During the early stages of development, 20 different prototypes of the arcade cabinet were drafted, with various discarded proposals including DJ desk motifs as part of the control scheme. Once the final design was solidified, the game was developed under the tentative title CircuRing (サーキュリング). The final title of "WACCA" was selected due to the perceived sense of disharmony of how the name sounds, and that it would be able to differentiate the game from other rhythm game titles by intentionally omitting music-related tropes. The game features character illustrations by LAM.

While it is commonplace in other rhythm games to adjust gameplay difficulty according to the tempo of the music, Wacca utilises the 360-degree touch panel to make difficulty adjustments using elements unrelated to the tempo, such as hand positioning.

The game features collaboration songs from franchises such as Touhou Project and Senran Kagura as part of its music repertoire.

==Release==
Wacca commenced service on July 18, 2019. The first major update to the game, titled Wacca S, was released on January 23, 2020, adding BPM notation, synchronising the start time of music during multiplayer play, and adding new game modes. Wacca Lily, released on September 7, 2020, added song rating and continue features, while Wacca Lily R, released on March 11, 2021, added various social interaction features. The final update, Wacca Reverse, released on August 10, 2021, added a bingo feature which offered rewards upon clearing missions, along with additional game modes.

Location testing for Wacca first took place between October 19, 2018, and November 4, 2018, at four stores across Japan, including Sega Akihabara Building No. 3. A second round of location testing was held from November 9, 2018 to November 18, 2018.

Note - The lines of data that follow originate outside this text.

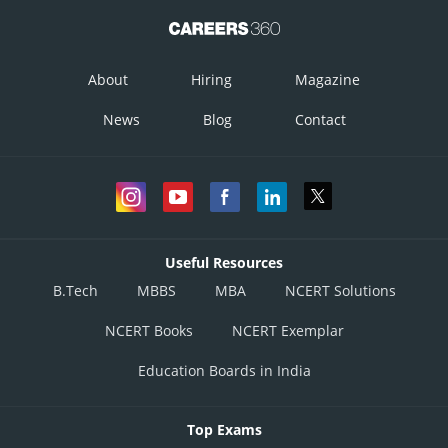
About
Hiring
Magazine
News
Blog
Contact
Useful Resources
B.Tech
MBBS
MBA
NCERT Solutions
NCERT Books
NCERT Exemplar
Education Boards in India
Top Exams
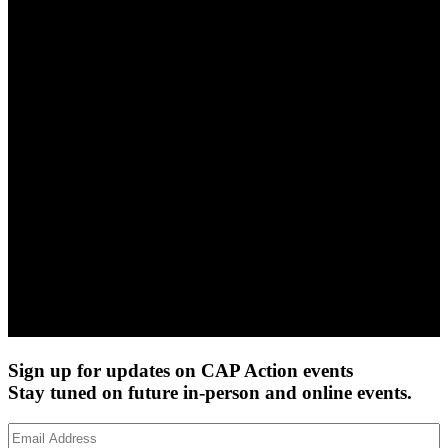
Sign up for updates on CAP Action events
Stay tuned on future in-person and online events.
Email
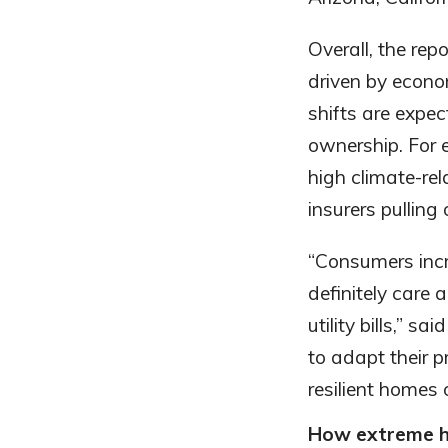
Overall, the rep
driven by econom
shifts are expec
ownership. For
high climate-rela
insurers pulling 
“Consumers incr
definitely care 
utility bills,”
to adapt their 
resilient homes 
How extreme h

The online service for Wacca entered end-of-life on August 31, 2022, with all arcade cabinets subsequently placed in offline mode.

==Media==
On July 18, 2022, Marvellous released a three-CD soundtrack titled Wacca Complete Album, featuring all original tracks written for the game. The main theme song for Wacca is "Let you DIVE!" by HARDCORE TANO*C All Stars with vocals performed by Saori Ōnishi, while the theme song for Wacca Lily is "with U" by t+pazolite and Massive New Krew with vocals by Shiki Aoki, and the theme song for Wacca Reverse is "Ouvertüre" by USAO and DJ Genki with vocals from Maki Kawase.